Thankfully, Roland Barthes (the ‘Death of the Author’ guy for anyone familiar with literary theory) came along to make semiotics fun, turning it into more of an art than a science. In his 1957 book, Mythologies, Barthes describes a “reconciliation between reality and men, between description and explanation, between object and knowledge” and goes on to analyse a series of pop-culture symbols, including Soap-Powders and Detergents, Plastic & 'The Brain of Einstein'. The fact that I prefer to use the term ‘Metaphor’ instead of ‘Myth’ is relatively irrelevant, and if Roland Barthes weren’t dead, he’d laugh and say that everything always comes down to Semantics anyway. Speaking of semantics, it was Ferdinand de Saussure who first to split the concept of the ‘sign(any kind of symbol) into the ‘signifier(the word or label for the given object) and the ‘signified(the nameless object itself). Saussure was primarily a linguist, talking primarily about the sounds of spoken words or the shapes of written ones. Barthes took the concept a second step, saying it was possible to divide any myth, metaphor or object into a ‘tertium quid’- a concept of three made out of twoThe Signifier & The Signified. The meaning and the mass. The Style and the Substance. One could categorise the whole world this way, and not only the objects in it. Consider the differences between Western and Eastern thought. The West is all mechanistic- what something does, how something works. The concept. Like the signifier. The East, on the other hand, is all about… well, I guess the point is that there isn’t a name for it. The aim of Zen enlightenment is to see the nameless nothingness in everything. Like the signified. Of course, being a purist for either side is a fallacy. Follow Western thought too closely and you’ll become a soulless robot. Spend a lifetime chasing Zen, and you’ll find enlightenment at the price of becoming a docile, lonely house plant. Ultimately then, the solution is to walk the fine line between the two extremes. The solution is to find the ‘meaningless meaning’ in objects. Their Art. Their Beauty. That essence in existents that inspires us to do nothing else but be inspired. In the immortal words of Oscar Wilde, “All art is quite useless”, and “The only beautiful things are the things that do not concern us”.

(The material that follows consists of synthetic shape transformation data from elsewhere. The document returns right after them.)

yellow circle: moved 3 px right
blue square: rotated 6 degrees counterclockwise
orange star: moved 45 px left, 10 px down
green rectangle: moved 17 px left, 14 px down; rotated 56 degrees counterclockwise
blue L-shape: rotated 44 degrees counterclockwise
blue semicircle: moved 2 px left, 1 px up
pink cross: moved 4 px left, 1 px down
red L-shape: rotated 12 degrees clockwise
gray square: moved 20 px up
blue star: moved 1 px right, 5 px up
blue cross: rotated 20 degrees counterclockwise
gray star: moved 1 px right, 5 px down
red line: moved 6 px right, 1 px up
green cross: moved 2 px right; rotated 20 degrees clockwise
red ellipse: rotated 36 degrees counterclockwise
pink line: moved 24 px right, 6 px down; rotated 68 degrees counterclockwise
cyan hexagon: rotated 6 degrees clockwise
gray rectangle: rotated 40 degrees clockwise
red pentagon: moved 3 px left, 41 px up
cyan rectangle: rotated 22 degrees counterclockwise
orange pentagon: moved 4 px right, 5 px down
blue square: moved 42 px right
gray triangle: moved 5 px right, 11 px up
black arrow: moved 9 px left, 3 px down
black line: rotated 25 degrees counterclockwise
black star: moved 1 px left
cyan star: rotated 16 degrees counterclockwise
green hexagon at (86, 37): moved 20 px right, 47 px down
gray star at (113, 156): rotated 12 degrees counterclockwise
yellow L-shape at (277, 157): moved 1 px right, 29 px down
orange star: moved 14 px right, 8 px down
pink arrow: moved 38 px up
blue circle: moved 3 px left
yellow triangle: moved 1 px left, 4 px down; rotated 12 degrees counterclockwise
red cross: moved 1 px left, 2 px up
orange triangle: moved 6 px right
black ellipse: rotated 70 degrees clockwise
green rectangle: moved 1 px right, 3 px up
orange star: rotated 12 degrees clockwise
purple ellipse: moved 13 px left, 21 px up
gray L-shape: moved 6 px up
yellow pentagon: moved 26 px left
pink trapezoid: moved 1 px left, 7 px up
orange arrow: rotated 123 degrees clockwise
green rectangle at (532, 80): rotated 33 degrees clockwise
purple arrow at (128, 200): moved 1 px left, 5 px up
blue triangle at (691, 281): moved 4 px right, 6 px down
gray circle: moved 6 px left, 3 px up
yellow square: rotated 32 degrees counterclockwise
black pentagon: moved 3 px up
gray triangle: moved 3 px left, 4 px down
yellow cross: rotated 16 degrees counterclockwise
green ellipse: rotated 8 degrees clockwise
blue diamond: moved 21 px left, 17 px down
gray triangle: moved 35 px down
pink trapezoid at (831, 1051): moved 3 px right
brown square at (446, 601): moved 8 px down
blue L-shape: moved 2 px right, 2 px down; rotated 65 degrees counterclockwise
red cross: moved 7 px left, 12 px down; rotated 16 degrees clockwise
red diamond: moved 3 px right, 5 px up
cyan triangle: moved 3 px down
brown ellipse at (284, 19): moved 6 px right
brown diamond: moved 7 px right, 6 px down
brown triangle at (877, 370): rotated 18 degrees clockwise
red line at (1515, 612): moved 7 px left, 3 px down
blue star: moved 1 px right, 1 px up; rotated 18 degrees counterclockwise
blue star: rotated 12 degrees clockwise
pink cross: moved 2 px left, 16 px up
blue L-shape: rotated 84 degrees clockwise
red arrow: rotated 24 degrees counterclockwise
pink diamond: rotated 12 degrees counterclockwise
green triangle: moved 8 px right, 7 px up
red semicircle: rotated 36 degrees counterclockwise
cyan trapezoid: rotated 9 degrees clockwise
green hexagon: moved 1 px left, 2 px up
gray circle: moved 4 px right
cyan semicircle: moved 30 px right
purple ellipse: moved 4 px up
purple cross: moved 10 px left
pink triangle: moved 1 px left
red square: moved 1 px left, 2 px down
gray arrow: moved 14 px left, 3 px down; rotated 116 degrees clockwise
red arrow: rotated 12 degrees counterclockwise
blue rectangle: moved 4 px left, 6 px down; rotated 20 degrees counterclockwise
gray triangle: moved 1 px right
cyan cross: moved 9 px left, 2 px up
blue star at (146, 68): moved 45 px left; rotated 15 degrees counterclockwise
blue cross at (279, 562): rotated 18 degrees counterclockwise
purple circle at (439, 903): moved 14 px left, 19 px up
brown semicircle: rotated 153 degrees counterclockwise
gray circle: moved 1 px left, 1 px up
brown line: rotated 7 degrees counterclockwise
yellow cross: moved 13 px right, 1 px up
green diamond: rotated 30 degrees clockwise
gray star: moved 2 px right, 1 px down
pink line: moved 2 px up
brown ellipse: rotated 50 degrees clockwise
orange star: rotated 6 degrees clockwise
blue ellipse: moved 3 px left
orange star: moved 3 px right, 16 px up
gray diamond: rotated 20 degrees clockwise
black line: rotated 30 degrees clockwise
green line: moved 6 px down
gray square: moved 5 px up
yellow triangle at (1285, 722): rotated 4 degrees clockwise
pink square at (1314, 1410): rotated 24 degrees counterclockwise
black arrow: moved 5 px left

Myths and metaphors have always been more common - or at least more apparent - in Art than they have been in Life. But there are exceptions. Through repeated use, or simply in life’s more intense moments, an object of the world can cross the bridge to art… can become both substance and style… can be matter with a message. Consider a simple bed, an object that’s been in the lives of humans for millennia. From a Zen standpoint, it’s a mere a collection of atoms, or energy in a solid form. From a Western standpoint, the purpose is easy: a bed is meant to be slept on. But what a bed means is different to what it is meant for. Yes, we can use a bed for sleep, but we can also have sex in it, which is essentially the very opposite action. Most of us will have been conceived in a bed, and going full circle from the cradle to the grave, most of us will die in one. Such contradictions – paradoxes if the concepts coexist simultaneously – transcend the mechanics of a bed’s springs and down. Such thoughts, such connotations, are artistic ones. Some of our most human of moments have reached such paradoxical levels of artistic meaning that they have blended with their practical meaning. Consider the fact that we can only fly (and therefore feel most alive) when asleep in a dream, and look dead to the rest of the world. Or consider the joy that fills a parent when they hear their newborn cry in pain as it draws its first breaths. As much as semiotics can be applied to so many facets of our life, we must draw a line somewhere. The more metaphors we see in the world, the less meaningful each metaphor becomes. As Roland Barthes says, our myths “transform history into nature”, and just as time and history are human inventions, we must realise that we have invented our metaphors, not discovered them.